→ **BRIEF**
What is the number of lines in the entries that include the word "google"? Respond with the number only.

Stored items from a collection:
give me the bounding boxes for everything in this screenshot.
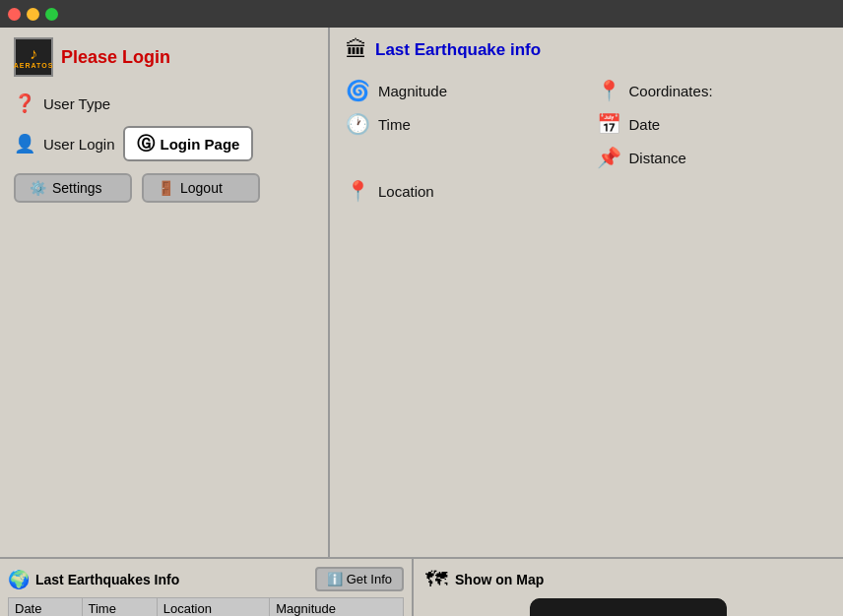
user-login-label: User Login bbox=[43, 136, 115, 153]
left-panel: ♪ AERATOS Please Login ❓ User Type 👤 Use… bbox=[0, 28, 330, 557]
coordinates-icon: 📍 bbox=[597, 79, 621, 102]
col-location: Location bbox=[157, 598, 269, 617]
earthquakes-table: Date Time Location Magnitude bbox=[8, 597, 404, 616]
app-name: AERATOS bbox=[14, 62, 54, 69]
title-bar bbox=[0, 0, 843, 28]
date-item: 📅 Date bbox=[597, 112, 828, 136]
app-logo: ♪ AERATOS bbox=[14, 37, 53, 77]
info-icon: ℹ️ bbox=[327, 572, 343, 586]
minimize-button[interactable] bbox=[27, 8, 39, 21]
magnitude-icon: 🌀 bbox=[346, 79, 370, 102]
please-login-text: Please Login bbox=[61, 47, 170, 68]
col-time: Time bbox=[82, 598, 157, 617]
user-type-icon: ❓ bbox=[14, 92, 35, 114]
settings-button[interactable]: ⚙️ Settings bbox=[14, 173, 132, 203]
google-icon: Ⓖ bbox=[137, 132, 155, 155]
map-header: 🗺 Show on Map bbox=[425, 567, 831, 592]
app-header: ♪ AERATOS Please Login bbox=[14, 37, 314, 77]
right-panel: 🏛 Last Earthquake info 🌀 Magnitude 📍 Coo… bbox=[330, 28, 843, 557]
location-icon: 📍 bbox=[346, 179, 370, 203]
date-icon: 📅 bbox=[597, 112, 621, 136]
maximize-button[interactable] bbox=[45, 8, 58, 21]
google-maps-svg: G bbox=[530, 598, 727, 617]
distance-label: Distance bbox=[629, 150, 686, 166]
globe-icon: 🌍 bbox=[8, 569, 30, 590]
table-title-row: 🌍 Last Earthquakes Info bbox=[8, 569, 179, 590]
get-info-label: Get Info bbox=[347, 572, 392, 586]
close-button[interactable] bbox=[8, 8, 21, 21]
magnitude-label: Magnitude bbox=[378, 83, 447, 99]
logout-label: Logout bbox=[180, 180, 223, 196]
table-title: Last Earthquakes Info bbox=[35, 572, 179, 587]
time-icon: 🕐 bbox=[346, 112, 370, 136]
map-header-icon: 🗺 bbox=[425, 567, 447, 592]
user-login-icon: 👤 bbox=[14, 133, 35, 154]
get-info-button[interactable]: ℹ️ Get Info bbox=[315, 567, 404, 591]
user-login-row: 👤 User Login Ⓖ Login Page bbox=[14, 126, 314, 161]
logout-button[interactable]: 🚪 Logout bbox=[142, 173, 260, 203]
eq-info-title: Last Earthquake info bbox=[375, 40, 541, 60]
logout-icon: 🚪 bbox=[158, 180, 174, 196]
bottom-area: 🌍 Last Earthquakes Info ℹ️ Get Info Date… bbox=[0, 557, 843, 616]
main-content: ♪ AERATOS Please Login ❓ User Type 👤 Use… bbox=[0, 28, 843, 557]
date-label: Date bbox=[629, 116, 661, 133]
distance-icon: 📌 bbox=[597, 146, 621, 169]
time-label: Time bbox=[378, 116, 411, 133]
location-item: 📍 Location bbox=[346, 179, 577, 203]
logo-icon: ♪ bbox=[30, 46, 37, 62]
eq-info-header: 🏛 Last Earthquake info bbox=[346, 37, 827, 63]
magnitude-item: 🌀 Magnitude bbox=[346, 79, 577, 102]
map-panel: 🗺 Show on Map G bbox=[414, 559, 843, 616]
col-date: Date bbox=[9, 598, 83, 617]
login-page-button[interactable]: Ⓖ Login Page bbox=[123, 126, 254, 161]
distance-item: 📌 Distance bbox=[597, 146, 828, 169]
table-panel: 🌍 Last Earthquakes Info ℹ️ Get Info Date… bbox=[0, 559, 414, 616]
user-type-label: User Type bbox=[43, 95, 110, 112]
col-magnitude: Magnitude bbox=[270, 598, 404, 617]
eq-icon: 🏛 bbox=[346, 37, 367, 63]
location-label: Location bbox=[378, 183, 434, 200]
settings-label: Settings bbox=[52, 180, 102, 196]
settings-icon: ⚙️ bbox=[30, 180, 46, 196]
coordinates-label: Coordinates: bbox=[629, 83, 713, 99]
table-header-row: 🌍 Last Earthquakes Info ℹ️ Get Info bbox=[8, 567, 404, 591]
user-type-row: ❓ User Type bbox=[14, 92, 314, 114]
google-maps-logo[interactable]: G bbox=[530, 598, 727, 617]
login-page-button-label: Login Page bbox=[161, 136, 240, 153]
svg-rect-0 bbox=[530, 598, 727, 617]
time-item: 🕐 Time bbox=[346, 112, 577, 136]
action-buttons-row: ⚙️ Settings 🚪 Logout bbox=[14, 173, 314, 203]
show-on-map-title: Show on Map bbox=[455, 572, 544, 587]
eq-info-grid: 🌀 Magnitude 📍 Coordinates: 🕐 Time 📌 Dist… bbox=[346, 79, 827, 203]
coordinates-item: 📍 Coordinates: bbox=[597, 79, 828, 102]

→ **WORKED SOLUTION**
3